Oftentimes life throws us curved balls… we are walking down a path and it feels like things are going steadily. It may not be the perfect path, but we know it; we have come to understand it and we are living it. Then suddenly, life throws a curved ball which completely throws us off balance – a failed exam, an unplanned pregnancy, the death of a loved one, an unexpected re-organisation at work, a failed business etc.
Throwing (someone) a curved ball is an idiom which indicates an unexpected obstacle, difficulty or unpleasant incidence that a person has to deal with. The term comes from the baseball game, where a pitcher (the person throwing the ball) tries to fool the batter (the person hitting the ball) by throwing the ball with sufficient spin such that it veers from its expected path and travels along a curve instead of the usual straight line path. This makes it much more difficult for the batter to guess the path of the approaching ball and reduces the chance of hitting it.
When managing change in the corporate world, managers refer to a model called the Change curve which was developed by Elisabeth Kubler-Ross in the 1960s. The model was used to explain the grieving process and is now widely used to understand and manage employee’s reaction to significant change or upheaval in both the business world and their personal lives.
Although the Change Curve has been adapted over time, the main emotions it describes have remained mostly consistent. These are: shock, denial, anger, depression, acceptance and integration. There are parallels between the Change curve emotions and the potential batters reaction to a curved ball.
1. Shock /Denial
The initial and natural reaction to unplanned change is shock. Whilst in this state, it is as though time stands still. The baseball batter sees a curved ball approaching could choose to give up and throw their arms up in air.
The state of shock usually leads to denial. The affected person wants to continue in the status quo. The batter takes their usual stance as though nothing is happening. Despite seeing a curved ball, they hope the ball would approach in a way they are used to.

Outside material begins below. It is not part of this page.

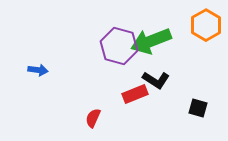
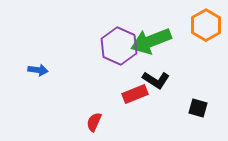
purple hexagon: rotated 9 degrees clockwise
red semicircle: moved 1 px right, 4 px down
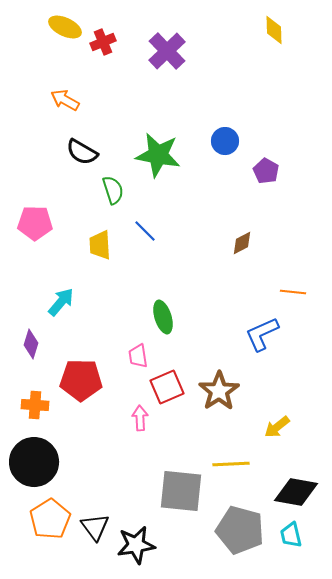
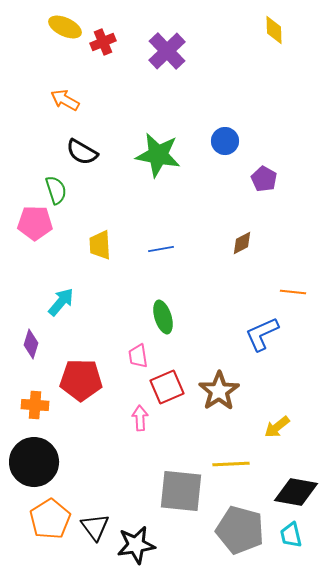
purple pentagon: moved 2 px left, 8 px down
green semicircle: moved 57 px left
blue line: moved 16 px right, 18 px down; rotated 55 degrees counterclockwise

Whilst a legitimate reaction, it is important to move out of this state. To help "move-on" one must consciously find out more about this change; assess the situation, what is happening and why. This information helps to understand the reality that change is indeed happening.
2. Anger/ Fear and Depression
After reality sets in, many may start to feel angry, concerned, resentment or fear. This usually result in them actively or passively trying to resist the change. This is akin to a baseball batter standing in the way of the ball until it whacks them in the face and knocks them out. Alternatively, they could turn the other way and run for fear of being hit.
Again, anger and fear are valid emotions, but dwelling too long in this state could make the long-term impact of this change more damaging than it needs to be. These are the lowest points of the curve for a reason. It is the individual’s lowest moment emotionally and therefore their performance would be at its lowest. Not only is the individual not performing, they are possibly taking steps to hinder progress.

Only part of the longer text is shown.